In an unusual spasm of sensibility, law enforcement agencies are given a standing order to leave the Cromoglodon alone. Under no circumstances are they to attempt to apprehend him. Yes, he is bad. But he is so bad, that attempting to catch him will only mean more pain and destruction. So the Feds claim jurisdiction and do nothing.
But this does not mean that Cromoglodon’s life is peaceful. He has created new movements in the herd. Inexplicably, the Cromoglodon is hot. Hotter even than the heroes that have tried to stop him. Magazines pay top dollar to paparazzi daring enough to get a shot of the Cromoglodon in action. When a photographer captures an image of Barry tearing a tour bus in half over his head, t-shirts are printed with the caption, “Who says the big city isn’t friendly!”

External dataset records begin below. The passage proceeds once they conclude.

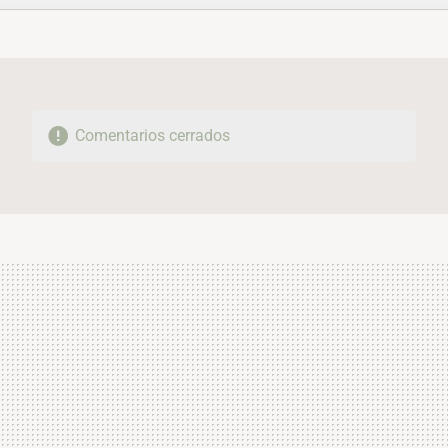
FACEBOOK
TWITTER
FLIPBOARD
E-
WHATSAPP
MAIL
Comentarios cerrados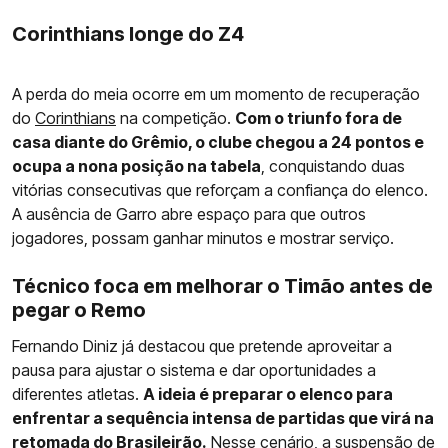
Corinthians longe do Z4
A perda do meia ocorre em um momento de recuperação
do
Corinthians
na competição.
Com o triunfo fora de
casa diante do Grêmio, o clube chegou a 24 pontos e
ocupa a nona posição na tabela
, conquistando duas
vitórias consecutivas que reforçam a confiança do elenco.
A ausência de Garro abre espaço para que outros
jogadores, possam ganhar minutos e mostrar serviço.
Técnico foca em melhorar o Timão antes de
pegar o Remo
Fernando Diniz já destacou que pretende aproveitar a
pausa para ajustar o sistema e dar oportunidades a
diferentes atletas.
A ideia é preparar o elenco para
enfrentar a sequência intensa de partidas que virá na
retomada do Brasileirão.
Nesse cenário, a suspensão de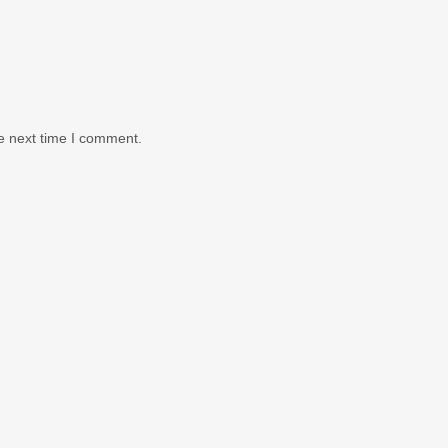
e next time I comment.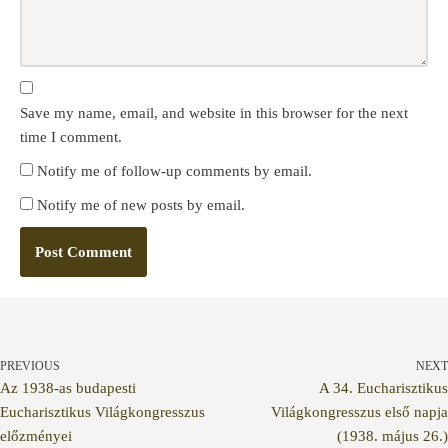
Save my name, email, and website in this browser for the next
time I comment.
Notify me of follow-up comments by email.
Notify me of new posts by email.
PREVIOUS
NEXT
Az 1938-as budapesti
A 34. Eucharisztikus
Eucharisztikus Világkongresszus
Világkongresszus első napja
előzményei
(1938. május 26.)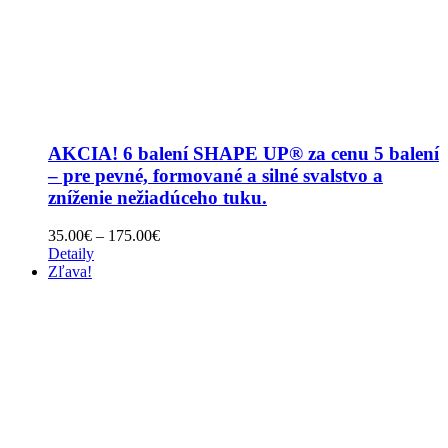
AKCIA! 6 balení SHAPE UP® za cenu 5 balení
– pre pevné, formované a silné svalstvo a
zníženie nežiadúceho tuku.
Price
35.00
€
–
175.00
€
range:
Detaily
35.00€
Zľava!
through
175.00€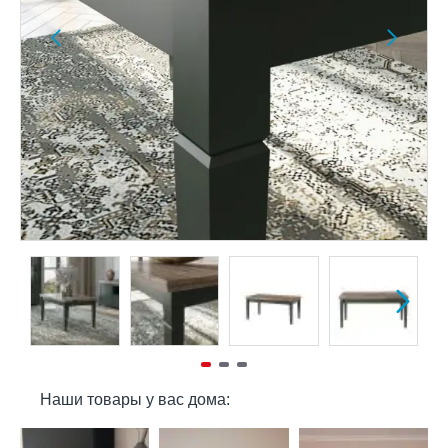
Наши товары у вас дома: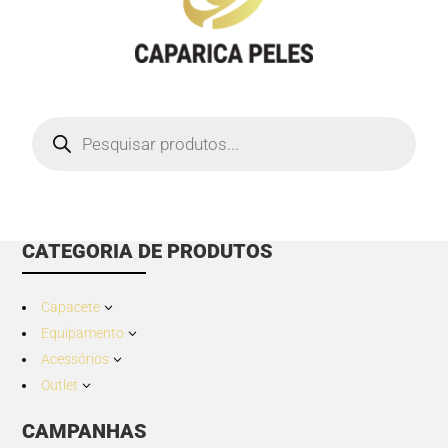
Products
search
CATEGORIA DE PRODUTOS
Capacete
3
Equipamento
3
Acessórios
3
Outlet
3
CAMPANHAS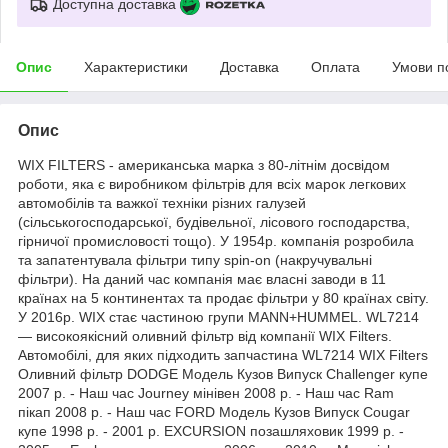
Доступна доставка
Опис
Характеристики
Доставка
Оплата
Умови п
Опис
WIX FILTERS - американська марка з 80-літнім досвідом
роботи, яка є виробником фільтрів для всіх марок легкових
автомобілів та важкої техніки різних галузей
(сільськогосподарської, будівельної, лісового господарства,
гірничої промисловості тощо). У 1954р. компанія розробила
та запатентувала фільтри типу spin-on (накручувальні
фільтри). На даний час компанія має власні заводи в 11
країнах на 5 континентах та продає фільтри у 80 країнах світу.
У 2016р. WIX стає частиною групи MANN+HUMMEL. WL7214
— високоякісний оливний фільтр від компанії WIX Filters.
Автомобілі, для яких підходить запчастина WL7214 WIX Filters
Оливний фільтр DODGE Модель Кузов Випуск Challenger купе
2007 р. - Наш час Journey мінівен 2008 р. - Наш час Ram
пікап 2008 р. - Наш час FORD Модель Кузов Випуск Cougar
купе 1998 р. - 2001 р. EXCURSION позашляховик 1999 р. -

The media has a field day. And why wouldn’t they? It’s been a slow news summer and the Cromoglodon is a ratings dream. The fearsome creature just keeps on giving. First, he’s disaster news, then he becomes human interest and finally he crosses over into fashion and style. He is a hit. It becomes impossible to have a first-rate party without the Cromoglodon in attendance. And if he wrecks the joint (as he does, twice) it only serves to give new meaning to the term smashing success.
When two news anchors are horribly injured trying to interview the Cromoglodon their ratings shoot through the roof. Talk shows resound with questions like:
“How do you pronounce Cromoglodon?”
“What does it mean?”
“Why doesn’t he have a spokesperson?”
“Do you know who’s he dating?”
In this strange summer it seems the world has lost sense of itself. And story after story is spoon-fed to lazy reporters and venial news directors by a well-oiled public relations machine. A machine that is designed, assembled and financed (through a dizzyingly complex structure of front companies) by none other than Edwin Windsor.
An op-ed piece in a major newspaper describes the Cromoglodon as “A superhero for the post-modern age. The ultimate deconstructionist.” Another ‘thoughtful’ journalist writes, “Who cares that he doesn’t have a concern about outdated conventions of mortality? He is a symbol to all the oppressed and disenfranchised. Striking at the system itself – the only hero strong enough to combat the real villain, instead of acting as a repressive extension of an oppressive consumer culture.”
And when the frenzy reaches its height, Edwin strikes. But strike is too severe a word for what Edwin does. Edwin taps precisely and with great effect. It all starts with a left turn.
“This isn’t the way to my hotel,” says the passenger. In the front seat of the town car, an Armenian kid pulls his chauffeur cap lower on his forehead.